Perhaps the most feared occult injury in trauma surgery is a tear of the descending thoracic aorta. Widening of the mediastinum on AP chest x-ray strongly suggests this injury. The widening is caused by the formation of a hematoma around the injured aorta, which is temporarily contained by the mediastinal pleura. Posterior rib fractures and laceration of small vessels also can produce similar hematomas. Should the hematoma rupture into the chest with an aortic injury, the patient will exsanguinate in seconds.

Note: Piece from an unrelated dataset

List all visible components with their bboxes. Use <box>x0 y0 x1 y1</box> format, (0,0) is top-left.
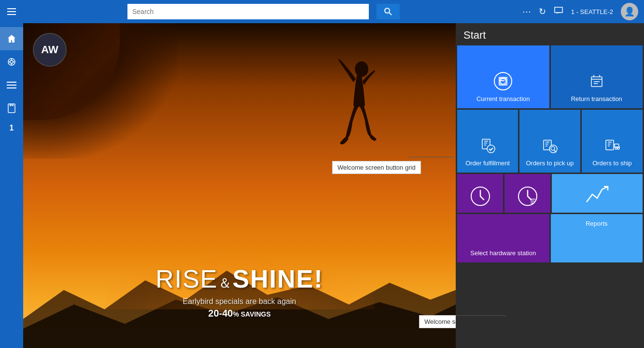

However, it is well established that this injury can occur with an entirely normal chest x-ray, although the incidence is approximately 2%. Because of this and the dire consequences of missing the diagnosis, CT and angiography are frequently performed based on the mechanism of injury. Aortic tears occur when shearing forces are created in the chest. This is most often seen in high-energy transfer deceleration motor vehicle injuries with frontal or lateral impact. However, it may also occur following an ejection injury or fall. The tear usually occurs just distal to the left subclavian artery, where the aorta is tethered by the ligamentum arteriosum. In 2 to 5% of cases the tear occurs in the ascending aorta, transverse arch, or at the diaphragm. Dynamic spiral CT is an excellent screening test. Positive findings are a hematoma around the aorta or injury of the aorta. This test appears to be highly sensitive, but its specificity is unknown. A clearly widened mediastinum on chest x-ray or abnormalities on CT are an absolute indication for emergent aortography.

Penetrating thoracic trauma is considerably easier to evaluate. Physical examination, plain PA and lateral chest x-rays with metallic markings of entrance and exit wounds, and CVP measurement will disclose the vast majority of injuries. Injuries of the esophagus and trachea are exceptions. Based on the estimated trajectory of the missile or blade, bronchoscopy should be performed to evaluate the trachea. Esophagoscopy can be performed to evaluate the esophagus, but injuries have been missed with this technique alone. Therefore patients at risk should also undergo a soluble contrast esophagram looking for extravasation of contrast. If no extravasation is seen, a barium esophagram should be performed for greater detail. Failure to identify esophageal injuries leads to fulminant mediastinitis that is often fatal. As in the neck, right to left transmediastinal GSWs frequently cause visceral or vascular injuries. Stable patients should be carefully evaluated for tracheal and esophageal injuries as outlined above. Angiography is occasionally indicated.